[[ Extracted information, beginning ]]

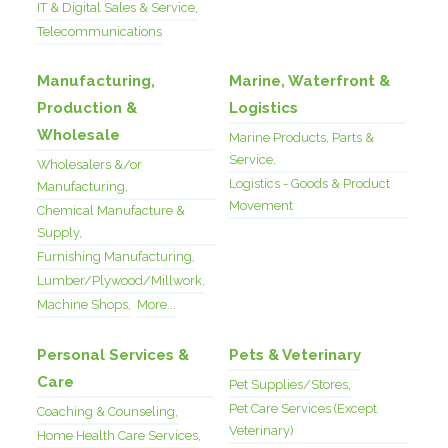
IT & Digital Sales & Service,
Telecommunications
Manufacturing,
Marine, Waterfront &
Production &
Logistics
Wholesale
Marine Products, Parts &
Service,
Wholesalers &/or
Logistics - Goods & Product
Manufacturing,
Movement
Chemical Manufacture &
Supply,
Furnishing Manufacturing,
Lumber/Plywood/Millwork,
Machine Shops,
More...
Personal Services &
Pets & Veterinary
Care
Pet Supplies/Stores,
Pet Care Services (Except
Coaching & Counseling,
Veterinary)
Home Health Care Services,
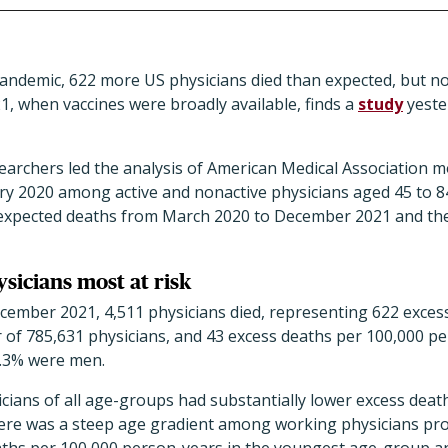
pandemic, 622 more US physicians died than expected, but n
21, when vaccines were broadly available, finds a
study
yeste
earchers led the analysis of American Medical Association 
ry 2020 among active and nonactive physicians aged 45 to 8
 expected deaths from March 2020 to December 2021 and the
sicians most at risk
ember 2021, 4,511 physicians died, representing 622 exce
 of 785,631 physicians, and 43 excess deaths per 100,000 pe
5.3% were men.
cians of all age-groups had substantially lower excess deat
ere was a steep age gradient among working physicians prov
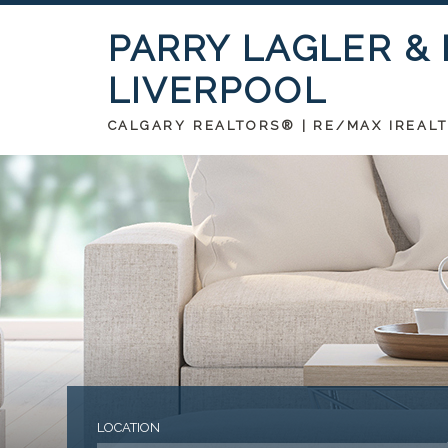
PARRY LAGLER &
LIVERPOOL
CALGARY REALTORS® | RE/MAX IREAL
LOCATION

[[ Extracted information, end ]]

**Directions for this task:** Leave every picture out and set down exactly the lines running from the one with "ere was a steep" to the last line of the material above.

**Output of the task:**
ere was a steep age gradient among working physicians prov
PARRY LAGLER &
LIVERPOOL
CALGARY REALTORS® | RE/MAX IREAL
LOCATION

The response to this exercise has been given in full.